PROBLEM TO WORK ON:
This task requires every entry to be set down again exactly.

((

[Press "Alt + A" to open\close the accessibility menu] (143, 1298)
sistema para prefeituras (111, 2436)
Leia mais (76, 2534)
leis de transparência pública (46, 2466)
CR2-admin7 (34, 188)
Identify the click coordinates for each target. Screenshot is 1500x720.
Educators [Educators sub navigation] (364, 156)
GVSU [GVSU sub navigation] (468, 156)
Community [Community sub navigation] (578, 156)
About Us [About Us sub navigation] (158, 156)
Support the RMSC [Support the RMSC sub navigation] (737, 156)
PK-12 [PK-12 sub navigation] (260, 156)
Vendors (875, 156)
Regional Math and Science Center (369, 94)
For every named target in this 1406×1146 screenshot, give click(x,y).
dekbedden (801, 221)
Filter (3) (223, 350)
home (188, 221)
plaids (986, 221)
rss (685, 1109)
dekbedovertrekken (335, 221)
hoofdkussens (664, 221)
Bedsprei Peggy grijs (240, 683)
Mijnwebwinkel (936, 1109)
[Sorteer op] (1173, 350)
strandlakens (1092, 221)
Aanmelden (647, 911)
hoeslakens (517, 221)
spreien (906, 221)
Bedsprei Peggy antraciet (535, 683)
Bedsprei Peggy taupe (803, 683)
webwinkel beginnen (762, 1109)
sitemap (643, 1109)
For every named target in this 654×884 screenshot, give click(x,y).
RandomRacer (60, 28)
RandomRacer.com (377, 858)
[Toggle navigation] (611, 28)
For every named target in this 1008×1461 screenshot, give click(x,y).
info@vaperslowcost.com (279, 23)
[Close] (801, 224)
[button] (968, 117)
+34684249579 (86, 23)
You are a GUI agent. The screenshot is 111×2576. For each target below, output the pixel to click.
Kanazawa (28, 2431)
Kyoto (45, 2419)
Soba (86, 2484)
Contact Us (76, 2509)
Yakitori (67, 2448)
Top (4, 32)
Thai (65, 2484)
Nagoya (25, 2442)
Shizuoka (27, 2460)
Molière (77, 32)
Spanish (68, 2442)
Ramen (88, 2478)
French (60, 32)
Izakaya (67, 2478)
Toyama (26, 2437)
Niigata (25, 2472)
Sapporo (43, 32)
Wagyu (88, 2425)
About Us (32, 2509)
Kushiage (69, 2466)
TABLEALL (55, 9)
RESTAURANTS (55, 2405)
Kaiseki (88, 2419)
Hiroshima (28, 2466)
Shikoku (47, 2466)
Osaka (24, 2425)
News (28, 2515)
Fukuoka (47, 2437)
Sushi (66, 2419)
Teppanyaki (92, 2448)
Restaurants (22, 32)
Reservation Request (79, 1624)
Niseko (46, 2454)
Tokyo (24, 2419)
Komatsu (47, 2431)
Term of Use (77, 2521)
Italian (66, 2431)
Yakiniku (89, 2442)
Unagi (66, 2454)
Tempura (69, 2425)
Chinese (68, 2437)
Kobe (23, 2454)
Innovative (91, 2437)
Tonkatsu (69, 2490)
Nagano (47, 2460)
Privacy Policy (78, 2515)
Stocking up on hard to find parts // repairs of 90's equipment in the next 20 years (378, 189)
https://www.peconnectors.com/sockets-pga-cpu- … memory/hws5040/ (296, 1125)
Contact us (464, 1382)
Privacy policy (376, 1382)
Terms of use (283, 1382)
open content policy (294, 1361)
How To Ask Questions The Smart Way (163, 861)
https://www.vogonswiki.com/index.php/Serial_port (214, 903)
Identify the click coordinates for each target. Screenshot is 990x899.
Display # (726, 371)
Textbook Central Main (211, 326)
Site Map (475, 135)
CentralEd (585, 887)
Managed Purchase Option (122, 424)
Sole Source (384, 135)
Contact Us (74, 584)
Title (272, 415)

))

EXERCISE RESPONSE:
[Press "Alt + A" to open\close the accessibility menu] (143, 1298)
sistema para prefeituras (111, 2436)
Leia mais (76, 2534)
leis de transparência pública (46, 2466)
CR2-admin7 (34, 188)
Identify the click coordinates for each target. Screenshot is 1500x720.
Educators [Educators sub navigation] (364, 156)
GVSU [GVSU sub navigation] (468, 156)
Community [Community sub navigation] (578, 156)
About Us [About Us sub navigation] (158, 156)
Support the RMSC [Support the RMSC sub navigation] (737, 156)
PK-12 [PK-12 sub navigation] (260, 156)
Vendors (875, 156)
Regional Math and Science Center (369, 94)
For every named target in this 1406×1146 screenshot, give click(x,y).
dekbedden (801, 221)
Filter (3) (223, 350)
home (188, 221)
plaids (986, 221)
rss (685, 1109)
dekbedovertrekken (335, 221)
hoofdkussens (664, 221)
Bedsprei Peggy grijs (240, 683)
Mijnwebwinkel (936, 1109)
[Sorteer op] (1173, 350)
strandlakens (1092, 221)
Aanmelden (647, 911)
hoeslakens (517, 221)
spreien (906, 221)
Bedsprei Peggy antraciet (535, 683)
Bedsprei Peggy taupe (803, 683)
webwinkel beginnen (762, 1109)
sitemap (643, 1109)
For every named target in this 654×884 screenshot, give click(x,y).
RandomRacer (60, 28)
RandomRacer.com (377, 858)
[Toggle navigation] (611, 28)
For every named target in this 1008×1461 screenshot, give click(x,y).
info@vaperslowcost.com (279, 23)
[Close] (801, 224)
[button] (968, 117)
+34684249579 (86, 23)
You are a GUI agent. The screenshot is 111×2576. For each target below, output the pixel to click.
Kanazawa (28, 2431)
Kyoto (45, 2419)
Soba (86, 2484)
Contact Us (76, 2509)
Yakitori (67, 2448)
Top (4, 32)
Thai (65, 2484)
Nagoya (25, 2442)
Shizuoka (27, 2460)
Molière (77, 32)
Spanish (68, 2442)
Ramen (88, 2478)
French (60, 32)
Izakaya (67, 2478)
Toyama (26, 2437)
Niigata (25, 2472)
Sapporo (43, 32)
Wagyu (88, 2425)
About Us (32, 2509)
Kushiage (69, 2466)
TABLEALL (55, 9)
RESTAURANTS (55, 2405)
Kaiseki (88, 2419)
Hiroshima (28, 2466)
Shikoku (47, 2466)
Osaka (24, 2425)
News (28, 2515)
Fukuoka (47, 2437)
Sushi (66, 2419)
Teppanyaki (92, 2448)
Restaurants (22, 32)
Reservation Request (79, 1624)
Niseko (46, 2454)
Tokyo (24, 2419)
Komatsu (47, 2431)
Term of Use (77, 2521)
Italian (66, 2431)
Yakiniku (89, 2442)
Unagi (66, 2454)
Tempura (69, 2425)
Chinese (68, 2437)
Kobe (23, 2454)
Innovative (91, 2437)
Tonkatsu (69, 2490)
Nagano (47, 2460)
Privacy Policy (78, 2515)
Stocking up on hard to find parts // repairs of 90's equipment in the next 20 years (378, 189)
https://www.peconnectors.com/sockets-pga-cpu- … memory/hws5040/ (296, 1125)
Contact us (464, 1382)
Privacy policy (376, 1382)
Terms of use (283, 1382)
open content policy (294, 1361)
How To Ask Questions The Smart Way (163, 861)
https://www.vogonswiki.com/index.php/Serial_port (214, 903)
Identify the click coordinates for each target. Screenshot is 990x899.
Display # (726, 371)
Textbook Central Main (211, 326)
Site Map (475, 135)
CentralEd (585, 887)
Managed Purchase Option (122, 424)
Sole Source (384, 135)
Contact Us (74, 584)
Title (272, 415)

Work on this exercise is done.